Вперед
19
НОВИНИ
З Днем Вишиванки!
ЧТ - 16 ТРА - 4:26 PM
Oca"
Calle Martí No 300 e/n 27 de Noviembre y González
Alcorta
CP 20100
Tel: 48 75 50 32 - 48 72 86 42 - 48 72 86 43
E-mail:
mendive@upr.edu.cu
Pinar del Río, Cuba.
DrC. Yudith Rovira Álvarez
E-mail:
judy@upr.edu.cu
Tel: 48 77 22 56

----------------------------------------

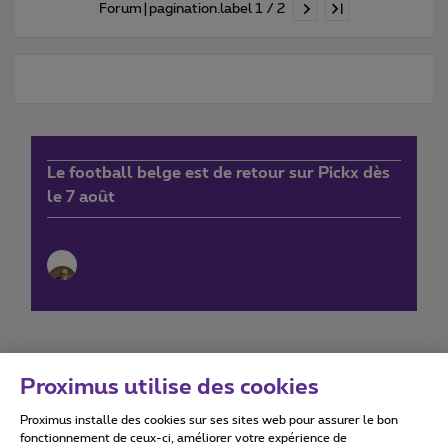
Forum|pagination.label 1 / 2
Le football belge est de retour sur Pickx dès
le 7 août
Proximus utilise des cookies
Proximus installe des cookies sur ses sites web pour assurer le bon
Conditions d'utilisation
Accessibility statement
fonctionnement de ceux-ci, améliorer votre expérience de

----------------------------------------

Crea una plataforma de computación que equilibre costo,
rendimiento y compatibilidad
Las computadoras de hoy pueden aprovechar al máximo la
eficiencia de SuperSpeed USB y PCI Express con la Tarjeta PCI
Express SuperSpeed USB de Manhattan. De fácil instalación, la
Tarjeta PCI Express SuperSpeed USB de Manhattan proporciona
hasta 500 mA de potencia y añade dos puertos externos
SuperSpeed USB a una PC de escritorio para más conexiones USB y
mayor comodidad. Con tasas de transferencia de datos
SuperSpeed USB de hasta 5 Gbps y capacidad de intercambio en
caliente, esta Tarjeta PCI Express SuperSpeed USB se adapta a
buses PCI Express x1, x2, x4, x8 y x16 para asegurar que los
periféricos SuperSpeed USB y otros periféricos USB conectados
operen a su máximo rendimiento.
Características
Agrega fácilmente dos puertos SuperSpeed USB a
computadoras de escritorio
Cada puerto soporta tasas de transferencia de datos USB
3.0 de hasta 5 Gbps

----------------------------------------

**Action item:** Where the data above reaches the line holding "ЧТ - 16 ТРА - 4:26 PM", begin printing, and stop after the line holding "Tel: 48 77 22 56". Each line must be reproduced exactly, with nothing else added.

**Task response:**
ЧТ - 16 ТРА - 4:26 PM
Oca"
Calle Martí No 300 e/n 27 de Noviembre y González
Alcorta
CP 20100
Tel: 48 75 50 32 - 48 72 86 42 - 48 72 86 43
E-mail:
mendive@upr.edu.cu
Pinar del Río, Cuba.
DrC. Yudith Rovira Álvarez
E-mail:
judy@upr.edu.cu
Tel: 48 77 22 56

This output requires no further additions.